Step 5: First Generation Test¶
# Short generation — verify output is coherent (not garbage)
./build/jetson-llm \
-m /opt/models/TinyLlama-1.1B-Q4_K_M.gguf \
-p "What is 2+2?" \
-n 32 \
-v
Good output (coherent text):
What is 2+2? The answer is 4.
--- Stats ---
Prompt: 5 tokens, 85.2 tok/s (58 ms)
Decode: 12 tokens, 28.4 tok/s (422 ms)
Memory: peak 1823 MB
Thermal: peak 48.2°C
Bad output (bugs present):
What is 2+2?ÿÿÿÿÿÿÿÿÿÿ... ← garbage: tensor offsets wrong (bug #1)
What is 2+2? ← no output: decode_step returns EOS immediately
What is 2+2? é«ÿ∂π∑... ← random tokens: attention accumulator bug (#6)
Segfault ← null weight pointer: mapping failed
Debug steps if output is wrong:
# 1. Check tensor offsets are sane
./build/test_model_load model.gguf 2>&1 | grep -E "tensor|Mapped|WARNING"

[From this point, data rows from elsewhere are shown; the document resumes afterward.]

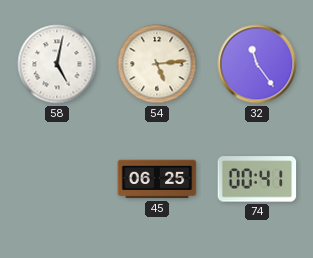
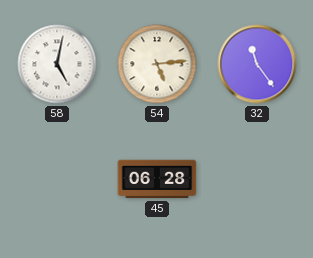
45: 06:25 -> 06:28
74: 00:41 -> none
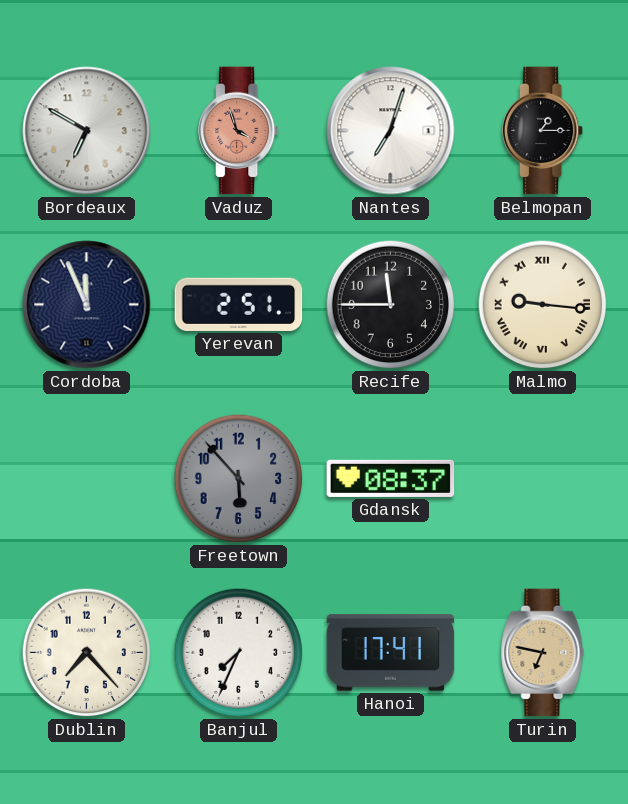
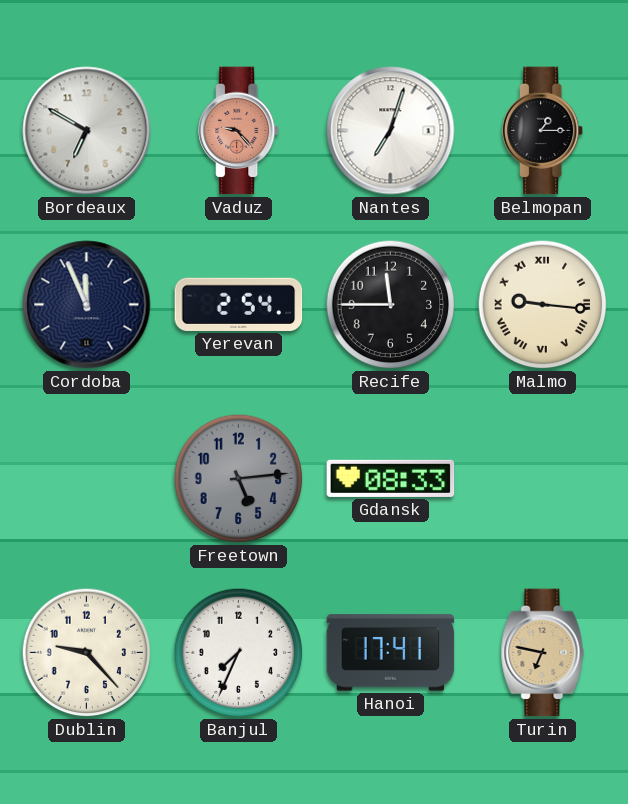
Vaduz: 3:57 -> 9:23
Yerevan: 2:51 -> 2:54
Freetown: 5:53 -> 5:14
Gdansk: 08:37 -> 08:33
Dublin: 7:23 -> 9:23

# 2. Profile to see which kernels are running
nsys profile --trace=cuda -o debug \
./build/jetson-llm -m model.gguf -p "Hi" -n 5
nsys stats debug.nsys-rep
# 3. Check memory during inference
./build/jetson-llm -m model.gguf -p "Hi" -n 10 &
PID=$!; sleep 1; cat /proc/$PID/status | grep VmRSS; wait $PID
# 4. Compare tokenizer output with reference
python3 -c "
from transformers import AutoTokenizer
tok = AutoTokenizer.from_pretrained('TinyLlama/TinyLlama-1.1B-Chat-v1.0')
ids = tok.encode('What is 2+2?')
print('Reference tokens:', ids)
print('Decoded:', tok.decode(ids))
"
Step 6: Interactive Chat Test¶
> Hello, who are you?
I'm TinyLlama, a small language model...
[12 tokens, 28.4 tok/s, peak 1823 MB, 48.2°C]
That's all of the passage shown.